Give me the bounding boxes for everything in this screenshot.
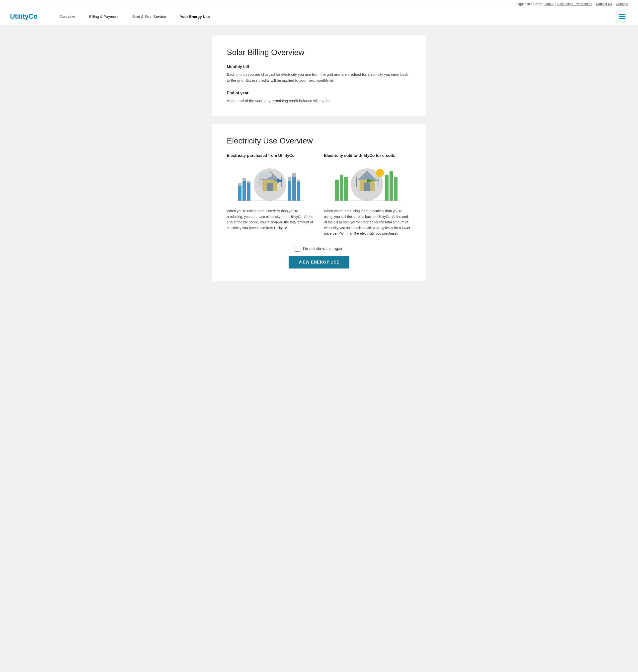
monthly-body: Each month you are charged for electrici… <box>227 71 411 83</box>
purchased-heading: Electricity purchased from UtilityCo <box>227 153 314 158</box>
sold-diagram <box>324 163 411 203</box>
accounts-link[interactable]: Accounts & Preferences <box>557 2 592 6</box>
eoy-heading: End of year <box>227 91 411 96</box>
nav-energy-use[interactable]: Your Energy Use <box>173 9 217 24</box>
svg-rect-21 <box>297 182 300 201</box>
outages-link[interactable]: Outages <box>616 2 628 6</box>
eu-grid: Electricity purchased from UtilityCo <box>227 153 411 236</box>
electricity-card: Electricity Use Overview Electricity pur… <box>212 124 426 281</box>
purchased-diagram <box>227 163 314 203</box>
nav-links: Overview Billing & Payment Start & Stop … <box>53 9 617 24</box>
do-not-show-row: Do not show this again <box>227 246 411 252</box>
main-content: Solar Billing Overview Monthly bill Each… <box>207 35 431 281</box>
nav-start-stop[interactable]: Start & Stop Service <box>125 9 173 24</box>
sold-body: When you're producing more electricity t… <box>324 208 411 236</box>
svg-rect-50 <box>389 171 393 201</box>
svg-rect-26 <box>335 179 339 201</box>
hamburger-line-1 <box>619 14 625 15</box>
hamburger-line-2 <box>619 16 625 17</box>
logged-in-text: Logged in as Jane <box>516 2 542 6</box>
solar-billing-card: Solar Billing Overview Monthly bill Each… <box>212 35 426 116</box>
solar-card-title: Solar Billing Overview <box>227 48 411 57</box>
svg-rect-19 <box>288 181 291 201</box>
purchased-col: Electricity purchased from UtilityCo <box>227 153 314 236</box>
svg-rect-27 <box>340 175 343 201</box>
svg-rect-20 <box>292 177 296 201</box>
top-bar: Logged in as Jane Logout | Accounts & Pr… <box>0 0 638 8</box>
svg-point-36 <box>376 169 384 177</box>
do-not-show-label[interactable]: Do not show this again <box>303 246 343 251</box>
svg-line-42 <box>384 176 384 177</box>
svg-point-14 <box>264 172 272 177</box>
svg-rect-51 <box>394 177 398 201</box>
svg-rect-5 <box>247 183 250 201</box>
purchased-body: When you're using more electricity than … <box>227 208 314 231</box>
svg-rect-49 <box>385 175 388 201</box>
sold-heading: Electricity sold to UtilityCo for credit… <box>324 153 411 158</box>
logo[interactable]: UtilityCo <box>10 8 38 25</box>
eoy-body: At the end of the year, any remaining cr… <box>227 98 411 104</box>
hamburger-menu[interactable] <box>617 12 628 21</box>
svg-rect-9 <box>267 183 273 191</box>
hamburger-line-3 <box>619 18 625 19</box>
svg-line-41 <box>376 169 376 169</box>
contact-link[interactable]: Contact Us <box>596 2 612 6</box>
svg-rect-3 <box>238 186 241 201</box>
logout-link[interactable]: Logout <box>543 2 554 6</box>
do-not-show-checkbox[interactable] <box>295 246 300 252</box>
svg-rect-32 <box>364 183 370 191</box>
svg-line-43 <box>384 169 384 169</box>
electricity-card-title: Electricity Use Overview <box>227 136 411 145</box>
svg-rect-28 <box>344 177 348 201</box>
sold-col: Electricity sold to UtilityCo for credit… <box>324 153 411 236</box>
view-energy-use-button[interactable]: VIEW ENERGY USE <box>289 256 350 269</box>
monthly-heading: Monthly bill <box>227 65 411 69</box>
nav-overview[interactable]: Overview <box>53 9 82 24</box>
nav-bar: UtilityCo Overview Billing & Payment Sta… <box>0 8 638 25</box>
nav-billing[interactable]: Billing & Payment <box>82 9 125 24</box>
svg-rect-4 <box>242 181 246 201</box>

• Task instructions: In repeating the lines above, keep the wording exact and leave every picture out.

• Answer section:
Give me the bounding boxes for everything in this screenshot.
monthly-body: Each month you are charged for electrici… <box>227 71 411 83</box>
purchased-heading: Electricity purchased from UtilityCo <box>227 153 314 158</box>
sold-diagram <box>324 163 411 203</box>
accounts-link[interactable]: Accounts & Preferences <box>557 2 592 6</box>
eoy-heading: End of year <box>227 91 411 96</box>
nav-energy-use[interactable]: Your Energy Use <box>173 9 217 24</box>
svg-rect-21 <box>297 182 300 201</box>
outages-link[interactable]: Outages <box>616 2 628 6</box>
eu-grid: Electricity purchased from UtilityCo <box>227 153 411 236</box>
electricity-card: Electricity Use Overview Electricity pur… <box>212 124 426 281</box>
purchased-diagram <box>227 163 314 203</box>
nav-links: Overview Billing & Payment Start & Stop … <box>53 9 617 24</box>
do-not-show-row: Do not show this again <box>227 246 411 252</box>
main-content: Solar Billing Overview Monthly bill Each… <box>207 35 431 281</box>
nav-start-stop[interactable]: Start & Stop Service <box>125 9 173 24</box>
sold-body: When you're producing more electricity t… <box>324 208 411 236</box>
svg-rect-50 <box>389 171 393 201</box>
svg-rect-26 <box>335 179 339 201</box>
hamburger-line-1 <box>619 14 625 15</box>
hamburger-line-2 <box>619 16 625 17</box>
logged-in-text: Logged in as Jane <box>516 2 542 6</box>
solar-billing-card: Solar Billing Overview Monthly bill Each… <box>212 35 426 116</box>
solar-card-title: Solar Billing Overview <box>227 48 411 57</box>
svg-rect-19 <box>288 181 291 201</box>
purchased-col: Electricity purchased from UtilityCo <box>227 153 314 236</box>
svg-rect-27 <box>340 175 343 201</box>
svg-rect-20 <box>292 177 296 201</box>
top-bar: Logged in as Jane Logout | Accounts & Pr… <box>0 0 638 8</box>
svg-point-36 <box>376 169 384 177</box>
do-not-show-label[interactable]: Do not show this again <box>303 246 343 251</box>
svg-line-42 <box>384 176 384 177</box>
svg-point-14 <box>264 172 272 177</box>
svg-rect-51 <box>394 177 398 201</box>
svg-rect-5 <box>247 183 250 201</box>
purchased-body: When you're using more electricity than … <box>227 208 314 231</box>
svg-rect-49 <box>385 175 388 201</box>
sold-heading: Electricity sold to UtilityCo for credit… <box>324 153 411 158</box>
logo[interactable]: UtilityCo <box>10 8 38 25</box>
eoy-body: At the end of the year, any remaining cr… <box>227 98 411 104</box>
hamburger-menu[interactable] <box>617 12 628 21</box>
svg-rect-9 <box>267 183 273 191</box>
hamburger-line-3 <box>619 18 625 19</box>
svg-line-41 <box>376 169 376 169</box>
contact-link[interactable]: Contact Us <box>596 2 612 6</box>
svg-rect-3 <box>238 186 241 201</box>
logout-link[interactable]: Logout <box>543 2 554 6</box>
do-not-show-checkbox[interactable] <box>295 246 300 252</box>
svg-rect-32 <box>364 183 370 191</box>
svg-line-43 <box>384 169 384 169</box>
electricity-card-title: Electricity Use Overview <box>227 136 411 145</box>
svg-rect-28 <box>344 177 348 201</box>
sold-col: Electricity sold to UtilityCo for credit… <box>324 153 411 236</box>
view-energy-use-button[interactable]: VIEW ENERGY USE <box>289 256 350 269</box>
monthly-heading: Monthly bill <box>227 65 411 69</box>
nav-overview[interactable]: Overview <box>53 9 82 24</box>
nav-bar: UtilityCo Overview Billing & Payment Sta… <box>0 8 638 25</box>
nav-billing[interactable]: Billing & Payment <box>82 9 125 24</box>
svg-rect-4 <box>242 181 246 201</box>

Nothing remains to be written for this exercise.